I felt adrift. I wanted common ground. “You’ve heard of Richard Nixon?” They brightened and nodded.
“Yes, the former president. He resigned,” one said.
I needed to get my head around this. A classic movie like The Magnificent Seven, 1960, is as remote in time as 1904 was to me when I entered college in 1967 -- 63 years prior. The Model T would not be introduced for another four years. There wouldn’t be talking movies for another 25 years.
But at least there was some shared culture overlap. Reporters on a presidential campaign beat had heard of Richard Nixon. I needed to remember, though, that Nixon’s election in 1968 is as remote in time as Woodrow Wilson’s election was to me back in 1967 when I entered college, registered for the draft, and thought of myself as a young adult.

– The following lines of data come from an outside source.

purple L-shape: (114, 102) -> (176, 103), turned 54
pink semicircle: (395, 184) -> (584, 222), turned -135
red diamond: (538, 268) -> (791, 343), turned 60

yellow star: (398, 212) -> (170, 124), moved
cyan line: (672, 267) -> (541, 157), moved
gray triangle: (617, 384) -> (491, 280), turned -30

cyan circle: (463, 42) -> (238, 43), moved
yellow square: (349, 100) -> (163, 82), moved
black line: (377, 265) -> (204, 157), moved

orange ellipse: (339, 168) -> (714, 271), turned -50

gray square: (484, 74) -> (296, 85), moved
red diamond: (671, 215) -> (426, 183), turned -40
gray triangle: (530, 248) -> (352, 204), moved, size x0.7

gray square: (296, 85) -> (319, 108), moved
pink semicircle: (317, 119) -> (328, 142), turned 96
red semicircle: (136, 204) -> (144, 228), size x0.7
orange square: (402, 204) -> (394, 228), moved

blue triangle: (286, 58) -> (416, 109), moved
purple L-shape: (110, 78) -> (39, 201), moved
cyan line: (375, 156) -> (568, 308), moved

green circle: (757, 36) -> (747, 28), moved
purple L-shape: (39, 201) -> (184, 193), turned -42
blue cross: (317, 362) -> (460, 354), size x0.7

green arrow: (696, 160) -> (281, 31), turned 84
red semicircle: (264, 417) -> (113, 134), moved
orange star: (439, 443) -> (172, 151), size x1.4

Wilson was an historical figure I had read about; a sour-puss-looking guy in a tight collar who favored the League of Nations, a blatant racist, a Democrat who got elected by a third-party fluke, and who got sick and hid it with his wife's help. That was most of what I knew. I had read about him in books.

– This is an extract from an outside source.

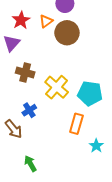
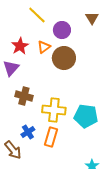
yellow cross: (57, 87) -> (54, 110), turned -35
orange rectangle: (76, 124) -> (51, 137), moved

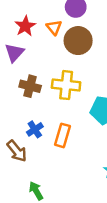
orange triangle: (44, 47) -> (54, 27), turned -32
yellow cross: (54, 110) -> (66, 85), moved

I stood there in the crowded office, waiting for Ramaswamy to come in and talk a mile-a-minute and say he is like Trump but younger and with "fresh legs."
My mind wasn't on Ramaswamy. It was young people generally. The interaction with the young reporters brought home the obvious, that we are are strangers living in the same world. The Magnificent Seven, the Marlboro cowboy ads, Yul Brenner, and Richard Nixon were part of my life. For them, it is history, if they know it at all. Cigarette ads on TV ended in 1970, twenty-something years before they were born.

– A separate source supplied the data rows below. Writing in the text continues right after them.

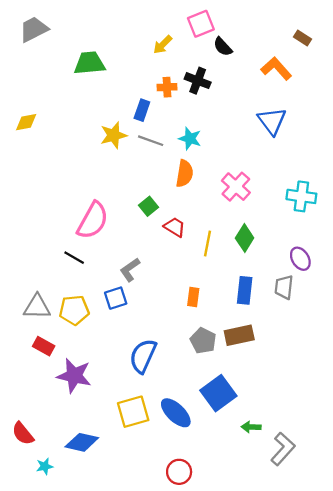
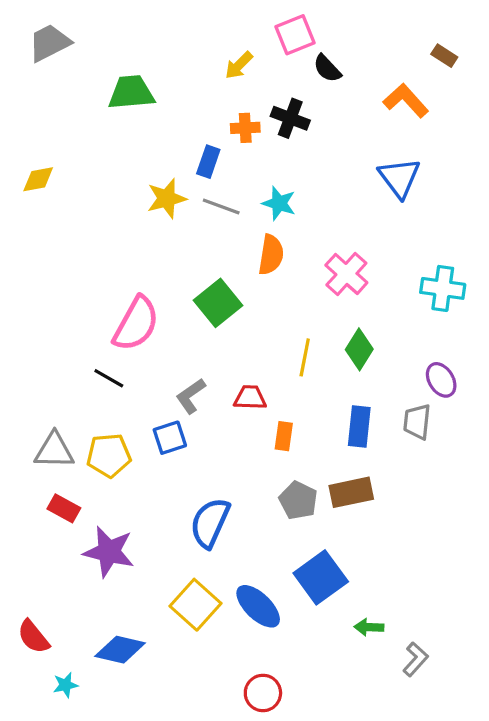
green square: (148, 206) -> (218, 303), size x1.6
red trapezoid: (175, 227) -> (250, 398), moved, turned -30
yellow square: (133, 412) -> (196, 605), turned -32
gray L-shape: (283, 449) -> (415, 659), size x0.7

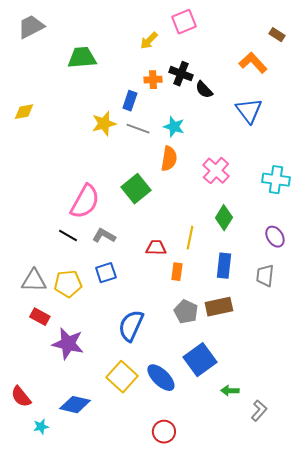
black semicircle: (327, 68) -> (204, 90), moved
yellow line: (305, 357) -> (190, 238), moved
gray L-shape: (191, 396) -> (104, 236), moved, turned 65
gray trapezoid: (417, 422) -> (265, 276), moved

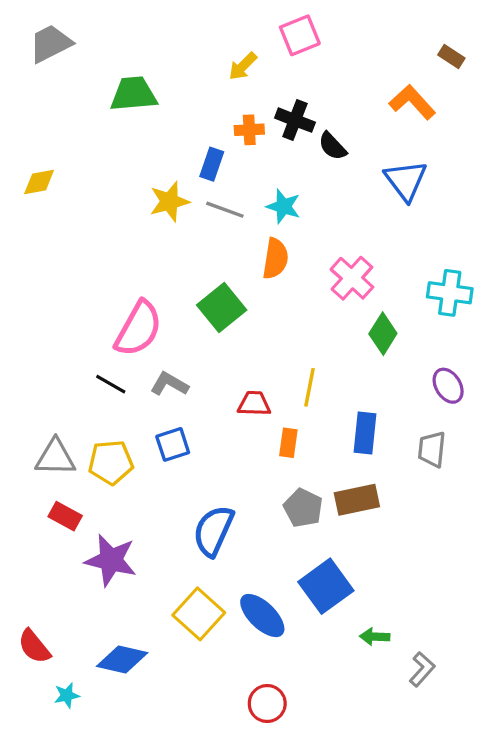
green diamond: (224, 218) -> (383, 334), moved

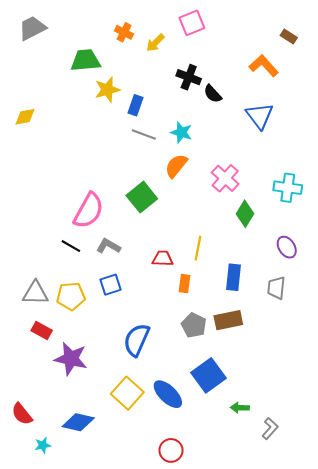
orange cross: (249, 130) -> (124, 32), moved, turned 30
yellow star: (169, 202) -> (107, 90), moved
orange semicircle: (275, 259) -> (176, 166), turned -150

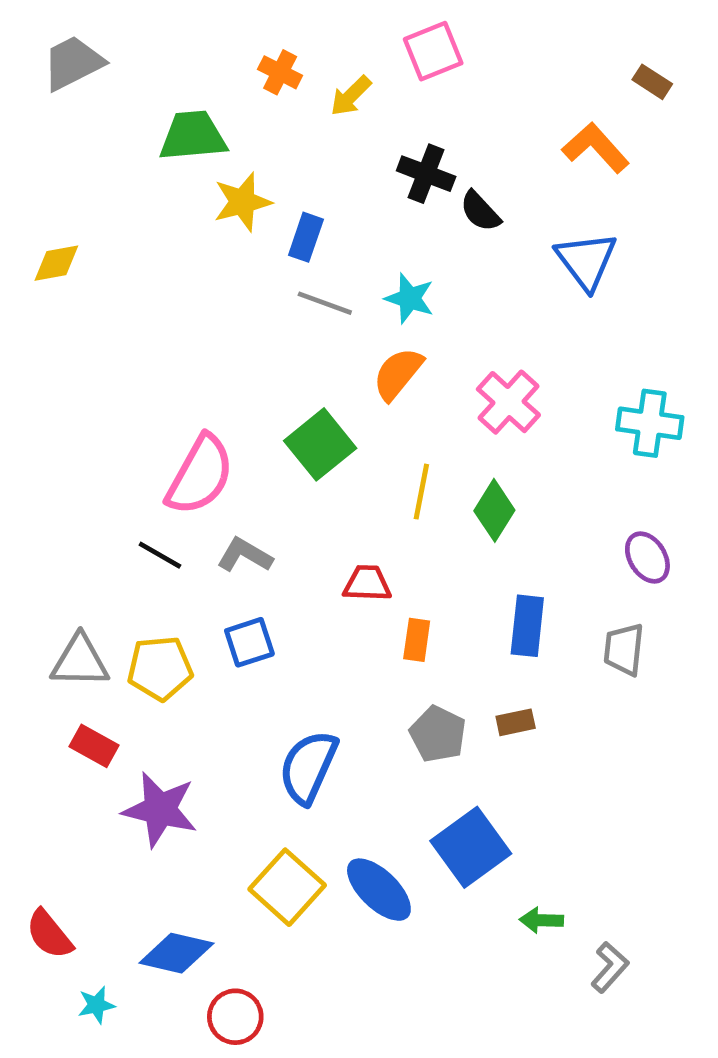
green diamond: (245, 214) -> (494, 510), moved
yellow line: (198, 248) -> (421, 492), moved
brown rectangle: (228, 320) -> (516, 722), size x0.6
red circle: (171, 450) -> (235, 1017), moved

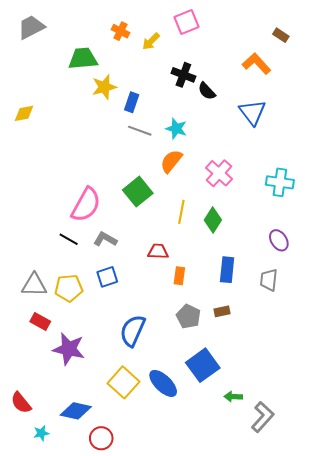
gray L-shape: (610, 967) -> (263, 417), size x1.4

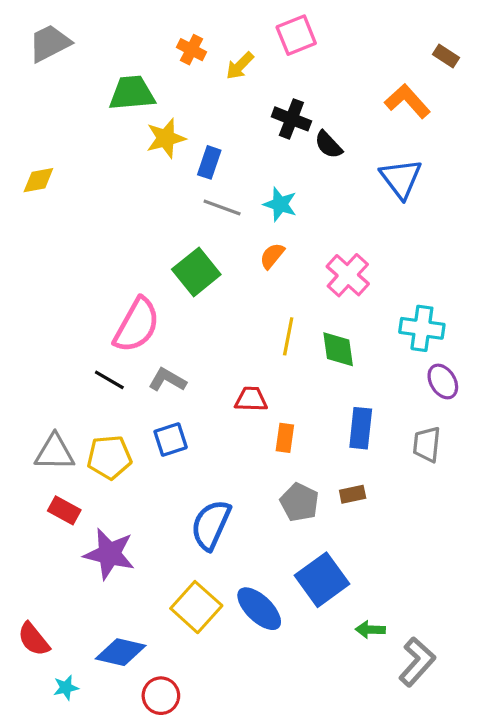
orange semicircle: (171, 161) -> (272, 256), size x0.7
cyan cross: (280, 182) -> (422, 328), moved
green square: (138, 192) -> (196, 272), moved
green diamond: (213, 220) -> (338, 349), turned -40

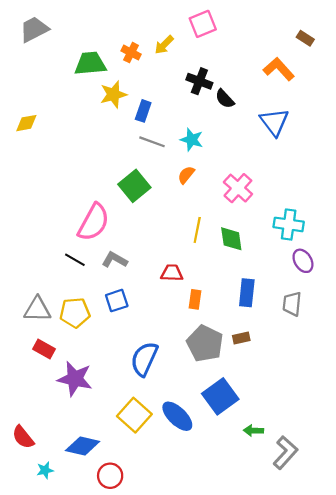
orange cross: (191, 50) -> (131, 53), moved
gray pentagon: (299, 502) -> (205, 343), size x1.4

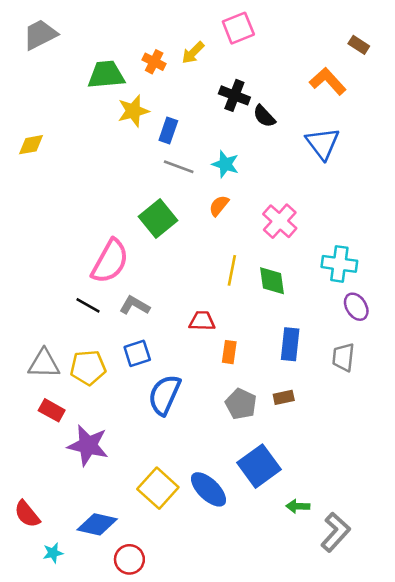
gray pentagon: (205, 343) -> (241, 404), size x0.7
blue semicircle: (144, 359) -> (164, 395), moved

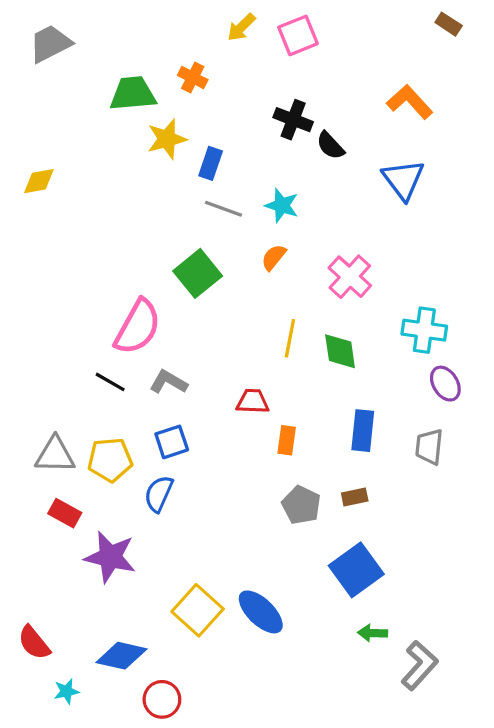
brown rectangle: (359, 45) -> (449, 24), moved
yellow arrow: (193, 53) -> (241, 27), moved
blue semicircle: (164, 395) -> (159, 494), moved, size x0.7
blue square: (259, 466) -> (356, 570), moved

The young women called me “sir” because they are being polite to a doddering visitor from a distant country.
Yep, quite the shock. I am a volunteer at SOU working along side college students. Fortunately, they are anthropology or history students usually OK with a historical anecdote from the woman as old as their grandmother. A reminder was “does anyone remember Kennewick Man?” They are our future and I am comforted being in their presence. Thank you for today’s perspective. I am envying your trip!
Don’t age yourself too much, Peter. You entered college “only“ 56 years ago.